Here. My comments follow each quote.

Quantitative easing (QE) is when the Fed “prints money” — really just bytes in Fed and Treasury electronic bank accounts — to buy longer term bonds, either Treasuries or mortgage bonds with the goal of lowering interest rates and stimulating more economic activity. They’ve done two rounds so far and estimates suggest they lowered long term interest rates by somewhere between 60 basis points (0.60 of a percentage point) to more than 1%. (Scholars of intermediate macro: they’re pushing out the LM curve!)

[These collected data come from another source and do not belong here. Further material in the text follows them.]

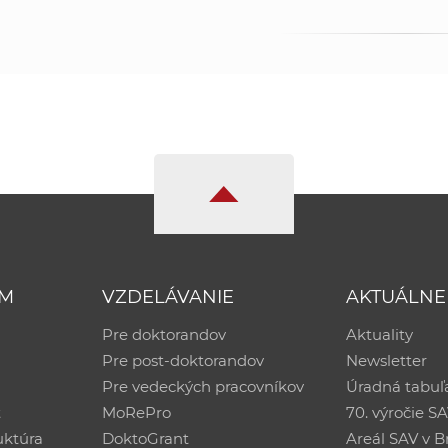
UM
VZDELÁVANIE
AKTUÁLNE
Pre doktorandov
Aktuality
Pre post-doktorandov
Newsletter
Pre vedeckých pracovníkov
Úradná tabuľ
ť
MoRePro
70. výročie S
uktúra
DoktoGrant
Areál SAV v Br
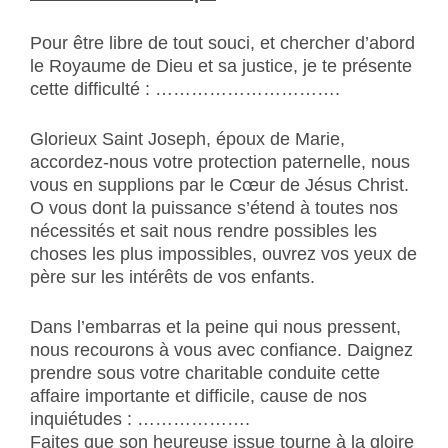
Pour être libre de tout souci, et chercher d’abord
le Royaume de Dieu et sa justice, je te présente
cette difficulté : ………………………….
Glorieux Saint Joseph, époux de Marie,
accordez-nous votre protection paternelle, nous
vous en supplions par le Cœur de Jésus Christ.
O vous dont la puissance s’étend à toutes nos
nécessités et sait nous rendre possibles les
choses les plus impossibles, ouvrez vos yeux de
père sur les intérêts de vos enfants.
Dans l’embarras et la peine qui nous pressent,
nous recourons à vous avec confiance. Daignez
prendre sous votre charitable conduite cette
affaire importante et difficile, cause de nos
inquiétudes : ……………….
Faites que son heureuse issue tourne à la gloire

Were the two QE programs worth the cost? The Fed’s balance sheet has increased dramatically. What is it going to do with those bonds? Inflation usually results when the Fed “prints money”, aka monetizing the debt. Maybe that will occur in a few years, but it seems unwise to create a problem later by solving a problem now. That’s basic politics and I’m sick of it.

First off, faster inflation lowers the real interest rate — that’s the nominal rate minus inflation. So if a business is thinking of building a new factory, and the interest rate on the loan it needs is 4% and inflation is 3%, then the real rate faced by the borrower is 1%. That’s especially germane right now with corporations sitting on fat cash reserves. A little more inflation in the system could nudge them off of the sidelines.

In other words, the true cost of building the factory is distorted — it is lower than what it should be. The price of borrowing money is distorted. That could lead to overinvestment. This hypothetical factory needs to be built based on what the corporation thinks potential customers will buy. Does Mr. Bernstein think having corporations spend their cash reserves based on distorted financing costs increases wealth? It might temporarily create jobs but the corporation would not earn a return on the investment in the factory. The factory would end up with a white elephant.  This is what politicians do when they agree to build sports stadiums, and airports that don’t get used.

That said, a commenter the other day raised a good question about this: how can I, as someone who actively worries about real wage losses, advocate higher inflation, which all else equal, means lower real wages?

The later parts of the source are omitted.